County Cuts Down Number of Ash Trees to Prevent Emerald Ash Borer Spread
The Emerald Ash Borer is not a new concern. In fact, Onondaga County has been working on a management strategy for three to four years. They are currently cutting down ash trees in Oneida Shores Park that have become infested. Our Iris St. Meran spoke to a researcher about how the little beetles can have such a major impact.
BREWERTON, N.Y. -- Crews are at Oneida Shores Park cutting down ash trees. The Emerald Ash Borer, or EAB, is spreading to more locations across the county.
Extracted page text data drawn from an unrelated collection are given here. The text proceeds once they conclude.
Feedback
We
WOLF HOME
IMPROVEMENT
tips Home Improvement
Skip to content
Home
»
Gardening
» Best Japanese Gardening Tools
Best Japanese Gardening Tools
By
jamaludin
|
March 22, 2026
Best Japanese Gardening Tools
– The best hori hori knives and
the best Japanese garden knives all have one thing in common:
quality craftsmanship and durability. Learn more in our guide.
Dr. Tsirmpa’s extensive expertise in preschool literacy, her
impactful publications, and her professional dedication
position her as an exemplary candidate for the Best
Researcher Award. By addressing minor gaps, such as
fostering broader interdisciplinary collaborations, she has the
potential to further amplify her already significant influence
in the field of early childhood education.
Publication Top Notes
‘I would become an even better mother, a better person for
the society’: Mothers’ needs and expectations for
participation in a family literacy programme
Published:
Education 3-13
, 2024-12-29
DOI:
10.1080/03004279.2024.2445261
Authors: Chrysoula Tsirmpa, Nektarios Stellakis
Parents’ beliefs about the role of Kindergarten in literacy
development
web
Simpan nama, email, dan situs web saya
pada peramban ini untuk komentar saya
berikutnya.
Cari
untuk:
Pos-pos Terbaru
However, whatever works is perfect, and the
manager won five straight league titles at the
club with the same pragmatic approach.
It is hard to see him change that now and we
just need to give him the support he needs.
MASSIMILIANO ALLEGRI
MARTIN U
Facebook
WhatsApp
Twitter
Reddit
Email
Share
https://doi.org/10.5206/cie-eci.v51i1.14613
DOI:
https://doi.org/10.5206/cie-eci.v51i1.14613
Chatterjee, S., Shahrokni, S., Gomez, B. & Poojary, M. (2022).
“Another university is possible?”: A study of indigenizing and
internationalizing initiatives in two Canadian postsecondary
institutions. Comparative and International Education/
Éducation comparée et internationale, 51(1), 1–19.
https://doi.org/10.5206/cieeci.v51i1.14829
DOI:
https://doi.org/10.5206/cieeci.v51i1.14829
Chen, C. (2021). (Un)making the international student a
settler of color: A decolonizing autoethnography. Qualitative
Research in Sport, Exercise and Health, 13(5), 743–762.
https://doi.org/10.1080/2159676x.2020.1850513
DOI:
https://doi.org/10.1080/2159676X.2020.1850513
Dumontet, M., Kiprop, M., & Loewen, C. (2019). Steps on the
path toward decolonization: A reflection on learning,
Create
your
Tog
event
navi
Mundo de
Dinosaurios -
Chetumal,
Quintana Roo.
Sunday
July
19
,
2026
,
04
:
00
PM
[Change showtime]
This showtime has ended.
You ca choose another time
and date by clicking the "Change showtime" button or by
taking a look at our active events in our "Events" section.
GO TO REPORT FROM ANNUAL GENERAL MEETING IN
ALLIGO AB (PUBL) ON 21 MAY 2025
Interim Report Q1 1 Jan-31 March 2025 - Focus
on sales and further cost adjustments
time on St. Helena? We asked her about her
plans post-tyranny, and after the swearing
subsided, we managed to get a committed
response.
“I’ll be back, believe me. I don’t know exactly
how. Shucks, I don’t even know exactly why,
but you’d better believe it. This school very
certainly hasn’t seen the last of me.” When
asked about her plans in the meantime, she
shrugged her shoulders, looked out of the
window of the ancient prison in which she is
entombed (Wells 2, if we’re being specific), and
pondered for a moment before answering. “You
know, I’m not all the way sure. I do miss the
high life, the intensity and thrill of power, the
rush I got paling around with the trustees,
"It's a little green metallic beetle that's about a half-inch long," said SUNY ESF PhD Candidate Michael Jones.
You might wonder how something so small could kill thousands of trees. Jones has been studying this invasive species from East Asia.
"What we work on primarily in the lab is looking at aspects of the biological control program in the northeast," Jones said.
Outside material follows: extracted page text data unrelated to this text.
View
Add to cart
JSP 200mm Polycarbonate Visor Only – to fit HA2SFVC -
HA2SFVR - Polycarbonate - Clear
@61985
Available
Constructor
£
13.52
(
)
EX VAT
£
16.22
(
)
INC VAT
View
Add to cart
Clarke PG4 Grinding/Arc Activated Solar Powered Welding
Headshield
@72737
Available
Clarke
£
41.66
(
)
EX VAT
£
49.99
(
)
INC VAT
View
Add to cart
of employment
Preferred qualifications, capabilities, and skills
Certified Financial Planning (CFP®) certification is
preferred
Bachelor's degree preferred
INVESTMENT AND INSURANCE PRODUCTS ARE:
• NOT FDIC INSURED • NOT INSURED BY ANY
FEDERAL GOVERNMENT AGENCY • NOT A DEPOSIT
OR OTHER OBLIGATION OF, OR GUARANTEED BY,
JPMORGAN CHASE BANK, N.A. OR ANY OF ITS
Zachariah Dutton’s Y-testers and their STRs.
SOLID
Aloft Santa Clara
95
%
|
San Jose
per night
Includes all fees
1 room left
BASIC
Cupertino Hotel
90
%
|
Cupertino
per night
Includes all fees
He says an adult female beetle can lay 80 to 100 eggs and hundreds of females can lay eggs on one tree.
"You can produce thousands and thousands of beetles in one tree, the larvae,” Jones added. “All that feeding of the larvae is eventually what we call girdling, and the feeding basically disrupts the transportation of nutrients and water from being transported from the leaves and down to the roots, and the tree starves to death."
Jones said you can save the tree if the beetles are caught early enough, but he adds they are very hard to detect. Onondaga County Soil and Water has been working on management strategy for three to four years. They are cutting down 1,700 ash trees that put campers and patrons in danger and just along the edges which is a preventative measure.
"If you remove the host material, the beetles can't establish there," Jones said.
EAB is so invasive that if you have an ash tree on your property, Jones said it's likely infested. At ESF, they were removing the bark from sample tree limbs and found larvae underneath.
A D-shaped hole where adult beetles crawl out of is one sign there's an infestation. Other symptoms include woodpecker feedings and bark splits. The severity of the damage will determine if that tree can be saved or not.